As a second step, we plotted each conditional distribution as a series of grouped bar charts arranged in facets by POP. Because we wanted to recycle the same layout for several similar variables, we wrapped all of the necessary ggplot2 tools together in a custom function called pma_bars.

Remind me how we built pma_bars

pma_bars <- function(
  title = NULL,     # an optional title 
  subtitle = NULL,  # an optional subtitle 
  xaxis = NULL,     # an optional label for the x-axis (displayed above)
  yaxis = NULL      # an optional label for the y-axis (displayed left)
){
  components <- list(
    theme_pma,
    labs(
      title = title,
      subtitle = subtitle,
      y = str_wrap(yaxis, 10),
      x = NULL,
      fill = NULL
    ),
    scale_x_continuous(
      position = 'bottom',
      sec.axis = sec_axis(trans = ~., name = xaxis, breaks = NULL),
      labels = scales::label_percent()
    ),
    scale_y_discrete(limits = rev),
    geom_bar(stat = "identity", fill = "#98579BB0"),
    geom_errorbar(
      aes(xmin = `_low`, xmax = `_upp`), 
      width = 0.2, 
      color = "#00263A"
    )
  )
}

status_tbl %>% 
  ggplot(aes(x = coef, y = FPSTATUS_2)) + 
  facet_grid(cols = vars(FPSTATUS_1), rows = vars(POP)) + 
  pma_bars(
    "CHANGE IN CONTRACEPTIVE USE OR NON-USE",
    "Percent women age 15-49 who changed contraceptive use status",
    xaxis = "Phase 1 Status",
    yaxis = "Phase 2 Status"
  )

Heatmaps

We love this bar chart because it packs a lot of information into a single, reader-friendly graphic. However, we mentioned that it has some considerable drawbacks. Most importantly, we weren’t able to include information from the marginal distribution in each phase.

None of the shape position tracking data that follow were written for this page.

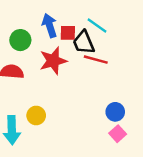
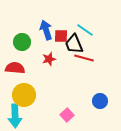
red star: (53, 61) -> (49, 59), size x0.6
yellow circle: (36, 115) -> (24, 95), moved, size x1.5
pink square: (118, 134) -> (67, 115), moved

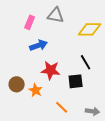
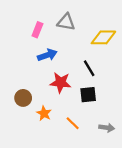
black line: (86, 62) -> (89, 68), moved
orange star: (36, 90) -> (44, 113), moved

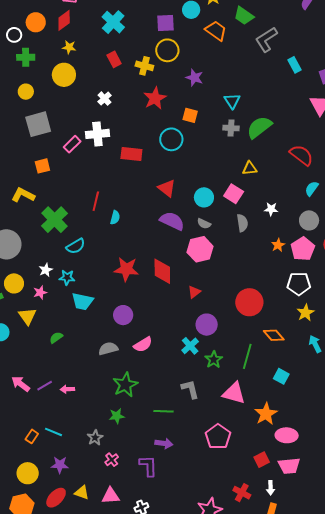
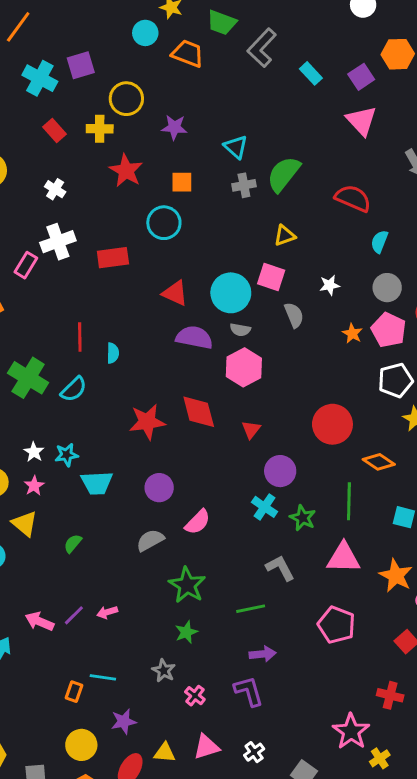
purple square: (165, 23) -> (81, 65), moved
cyan circle: (204, 197) -> (231, 293), size x1.4
cyan semicircle: (76, 246) -> (74, 389), moved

A marginal distribution for FPSTATUS_1 would indicate the likelihood that a woman began the survey period pregnant, using family planning, or not using family planning. Likewise the marginal distribution for FPSTATUS_2 estimates the likelihood that a woman would hold any such status at Phase 2, independently of her status at Phase 1. We call these distributions “marginal” because they’re usually included in the row or column margins of a crosstab.

Let’s return to status_tbl, but this time we’ll plot it as a crosstab with color and alpha (transparency) aesthetics. This type of crosstab is usually called a heatmap. First, we’ll again wrap a few cosmetic layout options into a custom function we’ll call pma_heatmap.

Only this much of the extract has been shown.